### Instructions to follow
Print all the data below exactly, without images.

### Data extract
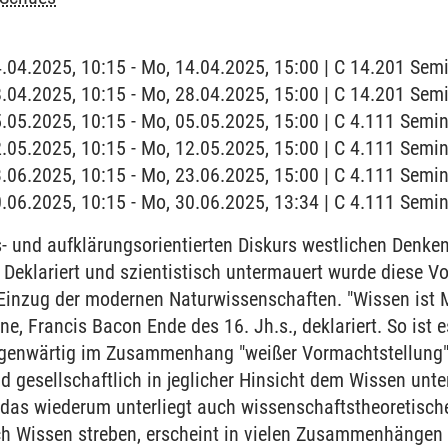
4.04.2025, 10:15 - Mo, 14.04.2025, 15:00 | C 14.201 Se
8.04.2025, 10:15 - Mo, 28.04.2025, 15:00 | C 14.201 Se
5.05.2025, 10:15 - Mo, 05.05.2025, 15:00 | C 4.111 Sem
2.05.2025, 10:15 - Mo, 12.05.2025, 15:00 | C 4.111 Sem
3.06.2025, 10:15 - Mo, 23.06.2025, 15:00 | C 4.111 Sem
0.06.2025, 10:15 - Mo, 30.06.2025, 13:34 | C 4.111 Sem
s- und aufklärungsorientierten Diskurs westlichen Denke
 Deklariert und szientistisch untermauert wurde diese 
Einzug der modernen Naturwissenschaften. "Wissen ist 
e, Francis Bacon Ende des 16. Jh.s., deklariert. So ist 
egenwärtig im Zusammenhang "weißer Vormachtstellung" 
nd gesellschaftlich in jeglicher Hinsicht dem Wissen unt
, das wiederum unterliegt auch wissenschaftstheoretisc
ch Wissen streben, erscheint in vielen Zusammenhängen a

### Written answer
4.04.2025, 10:15 - Mo, 14.04.2025, 15:00 | C 14.201 Se
8.04.2025, 10:15 - Mo, 28.04.2025, 15:00 | C 14.201 Se
5.05.2025, 10:15 - Mo, 05.05.2025, 15:00 | C 4.111 Sem
2.05.2025, 10:15 - Mo, 12.05.2025, 15:00 | C 4.111 Sem
3.06.2025, 10:15 - Mo, 23.06.2025, 15:00 | C 4.111 Sem
0.06.2025, 10:15 - Mo, 30.06.2025, 13:34 | C 4.111 Sem
s- und aufklärungsorientierten Diskurs westlichen Denke
 Deklariert und szientistisch untermauert wurde diese 
Einzug der modernen Naturwissenschaften. "Wissen ist 
e, Francis Bacon Ende des 16. Jh.s., deklariert. So ist 
egenwärtig im Zusammenhang "weißer Vormachtstellung" 
nd gesellschaftlich in jeglicher Hinsicht dem Wissen unt
, das wiederum unterliegt auch wissenschaftstheoretisc
ch Wissen streben, erscheint in vielen Zusammenhängen a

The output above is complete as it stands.